XC800 features a set of interfaces for serial communication including UART, SPI and I2C as well as CAN connectivity. CAN (Controller Area Network) is a robust serial bus designed for board to board communication in noisy environments such as automobile and industrial control systems. MultiCAN developed by Infineon improves upon previous CAN implementations by adding features such as additional CAN nodes, more message objects linked list management of message objects and support for TTCAN level 2.

==Development tools==

===Evaluation kits===
Easy Kits and Starter Kits are microcontroller evaluation boards available for all XC800 devices. Application Kits are more application specific kits e.g. for motor control designs.
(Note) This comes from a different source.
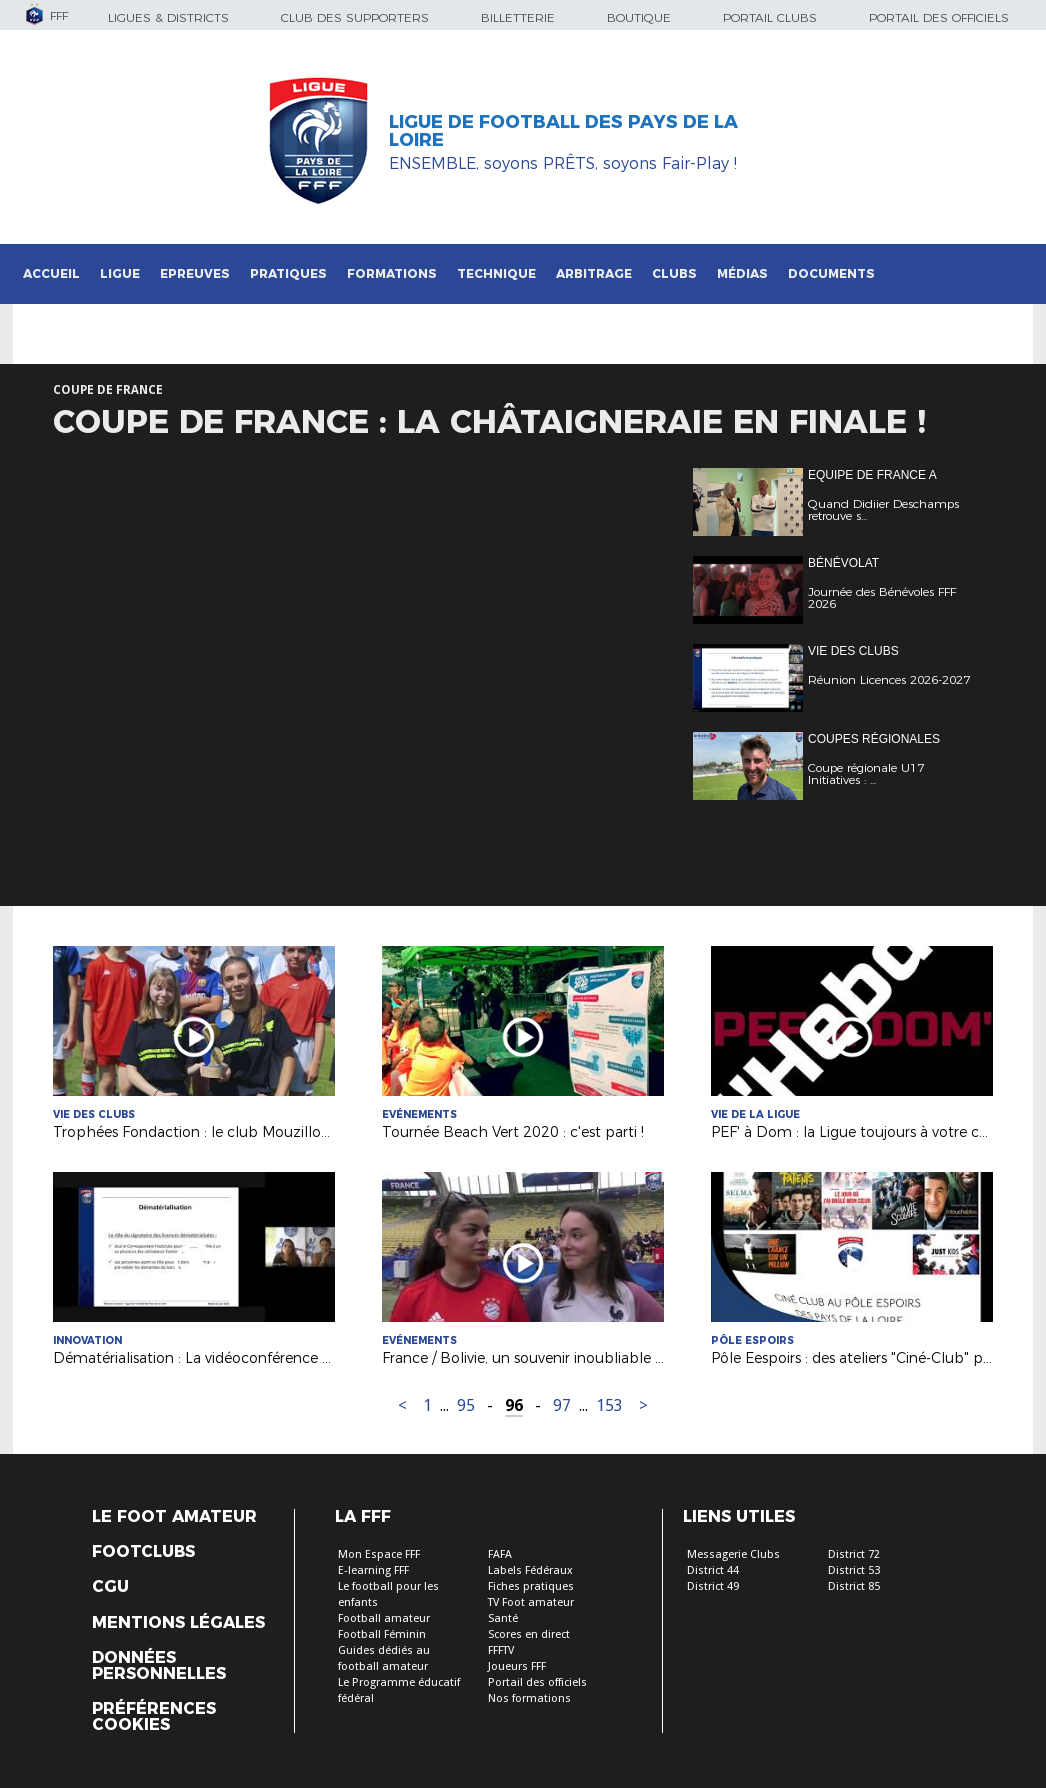 This screenshot has height=1788, width=1046. Describe the element at coordinates (713, 1570) in the screenshot. I see `District 44` at that location.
They contain example codes for various control schemes, power boards or motor types and the according hardware.

===Free tools===
- DAVE ("Digital Application virtual Engineer") is a free tool to configure low-level drivers and automatically generate source code.
- DAVE Bench is a free development tool chain from Infineon for the development of application codes based on XC800 microcontrollers. It is an Eclipse based IDE environment for C-code programming. It includes source code management and editing, the Small Device C Compiler (SDCC) (distributed under the GNU General Public License), debugger and flash loading software.
- DAVE Drive is a free tool for automated motor control generation which generates motor specific control codes like FOC, sinusoidal or block commutation or V/Hz speed control.